Supplements: 5-HTP and sleep
5-HTP is a vital naturally occurring compound in the body and is the most important active ingredient of the Griffonia Simplicifolia plant. Griffonia Simplicifolia is a vine plant that best grows on mountain slopes and termite hills of Central and West Africa. It’s been employed in this part of the world for centuries as a traditional herbal medicine, esteemed for its therapeutic and healing properties for a range of diseases. 5-HTP converts directly into serotonin and melatonin in the human brain. These are neurotransmitters which are believed to help mood, brain activity, appetite, concentration, and regulate sleep patterns. 5-HTP is thought to help aid insomnia; The conversion of 5-HTP into serotonin and melatonin in the brain can help promote a healthy sleep pattern. Melatonin has been cited as the hormone that helps regulate our wake-sleep cycle.
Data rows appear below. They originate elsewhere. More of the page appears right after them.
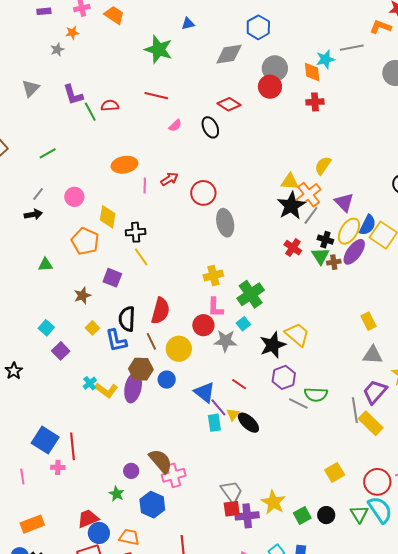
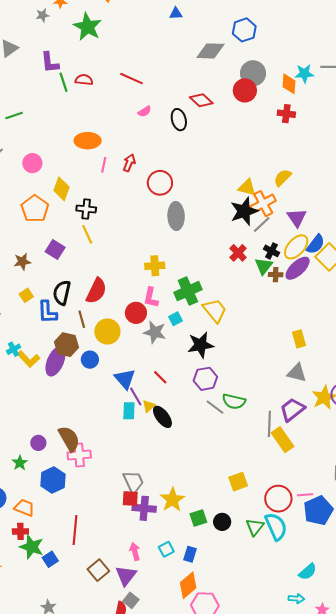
green star: (158, 49) -> (87, 27), moved
red arrow: (169, 179) -> (129, 163), turned -48
yellow trapezoid: (297, 334) -> (215, 310), moved

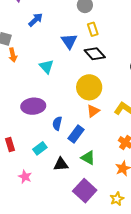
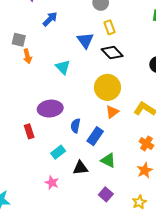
red rectangle: (10, 144) -> (29, 131), moved
pink star: (25, 177) -> (52, 183), moved
purple square: (85, 191) -> (106, 194), size x0.6

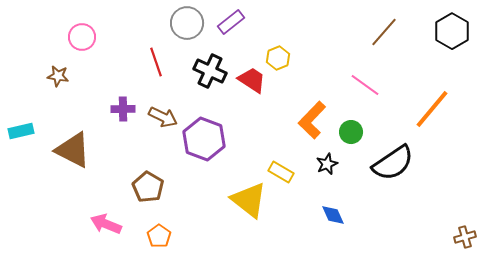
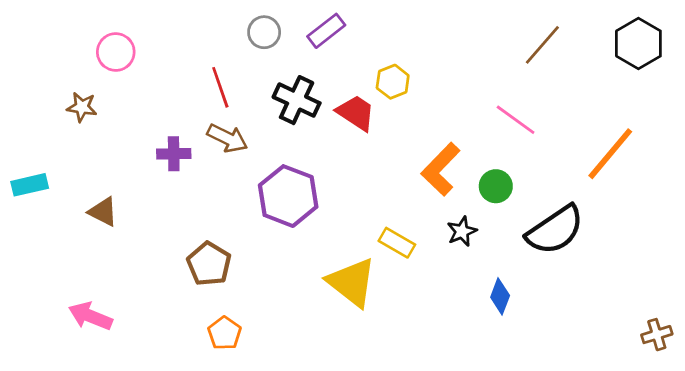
gray circle: (187, 23) -> (264, 32), size x0.7
brown arrow: (163, 117) -> (227, 138), moved
brown triangle: (73, 150) -> (103, 212), size x0.6
blue diamond: (333, 215) -> (500, 296), moved, turned 45
pink arrow: (106, 224) -> (90, 316), moved

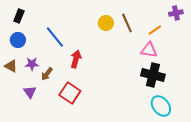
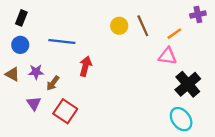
blue line: (55, 37) -> (62, 42), turned -45
black cross: (153, 75) -> (188, 84), moved, turned 35
red square: (70, 93) -> (65, 111), moved

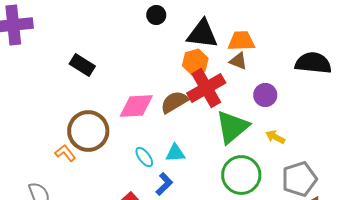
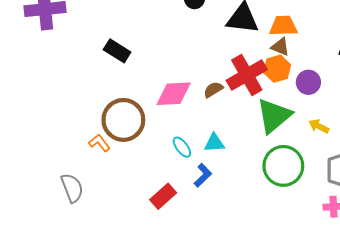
orange hexagon: (195, 62) -> (277, 69), moved
brown semicircle: (174, 102) -> (213, 90), size x0.7

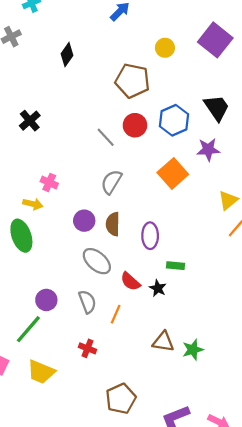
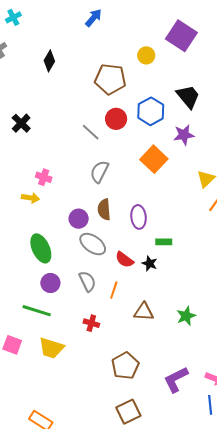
yellow circle: (165, 48) -> (146, 55), moved
purple circle: (84, 221) -> (79, 219), moved
green ellipse: (21, 236) -> (41, 248), moved
green line: (28, 329) -> (37, 311), turned 72
brown triangle: (163, 342) -> (144, 312), moved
Try coupling this with Green tea tablets, a great source of theanine which can help improve sleep; and these two supplements could help us to get some shut eye. I get my supplements from Oxford Vitality, who are a thoroughly nice bunch. I have a lot of respect for them as a company and trust the quality of their products and like their ethos and philosophy.
Sleep for survival
Quite simply we need sleep. Sleep is essential to our survival. It’s clear that while we sleep a whole multitude of mental, physical, emotional and biological processes are taking place which are paramount to human health. Ensuring we are getting an adequate amount of sleep each night and developing a regular sleeping pattern is intrinsically linked to overall health, well-being and vitality.